# Task:
Once the line with "oktober 2021" is found in the data, output it and each following line exactly, up to and including the line with "Vlastivědná a...", and nothing before or after.

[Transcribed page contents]
•••••

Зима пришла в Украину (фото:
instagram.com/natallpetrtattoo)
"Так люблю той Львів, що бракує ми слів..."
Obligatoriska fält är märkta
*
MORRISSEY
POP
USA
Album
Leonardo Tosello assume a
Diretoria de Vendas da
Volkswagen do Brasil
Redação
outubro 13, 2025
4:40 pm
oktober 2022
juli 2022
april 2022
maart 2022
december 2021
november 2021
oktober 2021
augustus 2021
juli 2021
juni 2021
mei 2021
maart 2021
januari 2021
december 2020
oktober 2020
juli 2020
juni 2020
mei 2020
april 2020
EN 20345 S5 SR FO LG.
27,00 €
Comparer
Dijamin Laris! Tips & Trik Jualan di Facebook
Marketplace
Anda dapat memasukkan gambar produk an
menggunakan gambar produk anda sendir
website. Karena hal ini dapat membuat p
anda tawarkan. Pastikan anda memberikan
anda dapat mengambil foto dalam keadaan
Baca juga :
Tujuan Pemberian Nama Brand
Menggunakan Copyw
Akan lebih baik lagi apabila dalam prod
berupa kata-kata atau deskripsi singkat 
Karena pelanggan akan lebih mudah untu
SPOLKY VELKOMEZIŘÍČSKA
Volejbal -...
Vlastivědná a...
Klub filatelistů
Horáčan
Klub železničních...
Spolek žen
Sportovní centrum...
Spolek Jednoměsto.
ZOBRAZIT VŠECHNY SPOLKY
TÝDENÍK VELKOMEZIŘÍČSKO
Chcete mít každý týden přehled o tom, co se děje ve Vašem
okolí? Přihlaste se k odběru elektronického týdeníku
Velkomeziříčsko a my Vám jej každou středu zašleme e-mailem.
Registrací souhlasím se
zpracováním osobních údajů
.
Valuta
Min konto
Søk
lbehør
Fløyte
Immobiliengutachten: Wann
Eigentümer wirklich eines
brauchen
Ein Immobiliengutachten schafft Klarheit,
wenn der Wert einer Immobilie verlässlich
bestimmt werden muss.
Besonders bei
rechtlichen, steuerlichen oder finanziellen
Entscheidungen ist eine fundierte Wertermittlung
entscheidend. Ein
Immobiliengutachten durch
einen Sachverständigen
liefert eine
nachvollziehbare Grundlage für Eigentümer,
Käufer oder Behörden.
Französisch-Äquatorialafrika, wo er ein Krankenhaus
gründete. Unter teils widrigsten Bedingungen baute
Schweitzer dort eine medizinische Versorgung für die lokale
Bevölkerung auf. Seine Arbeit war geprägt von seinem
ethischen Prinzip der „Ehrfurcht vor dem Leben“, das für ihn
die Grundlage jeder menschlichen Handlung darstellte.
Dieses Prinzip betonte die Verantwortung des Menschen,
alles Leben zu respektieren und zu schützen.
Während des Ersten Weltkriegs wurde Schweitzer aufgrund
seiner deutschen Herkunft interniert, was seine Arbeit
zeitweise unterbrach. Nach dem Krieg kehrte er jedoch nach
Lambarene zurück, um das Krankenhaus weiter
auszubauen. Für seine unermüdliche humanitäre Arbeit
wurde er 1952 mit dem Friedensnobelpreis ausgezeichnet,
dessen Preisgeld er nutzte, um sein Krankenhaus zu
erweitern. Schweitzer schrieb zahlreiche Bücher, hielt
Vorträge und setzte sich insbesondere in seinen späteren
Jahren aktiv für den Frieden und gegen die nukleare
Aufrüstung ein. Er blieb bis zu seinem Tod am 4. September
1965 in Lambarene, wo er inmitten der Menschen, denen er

•••••

# Output of the exercise:
oktober 2021
augustus 2021
juli 2021
juni 2021
mei 2021
maart 2021
januari 2021
december 2020
oktober 2020
juli 2020
juni 2020
mei 2020
april 2020
EN 20345 S5 SR FO LG.
27,00 €
Comparer
Dijamin Laris! Tips & Trik Jualan di Facebook
Marketplace
Anda dapat memasukkan gambar produk an
menggunakan gambar produk anda sendir
website. Karena hal ini dapat membuat p
anda tawarkan. Pastikan anda memberikan
anda dapat mengambil foto dalam keadaan
Baca juga :
Tujuan Pemberian Nama Brand
Menggunakan Copyw
Akan lebih baik lagi apabila dalam prod
berupa kata-kata atau deskripsi singkat 
Karena pelanggan akan lebih mudah untu
SPOLKY VELKOMEZIŘÍČSKA
Volejbal -...
Vlastivědná a...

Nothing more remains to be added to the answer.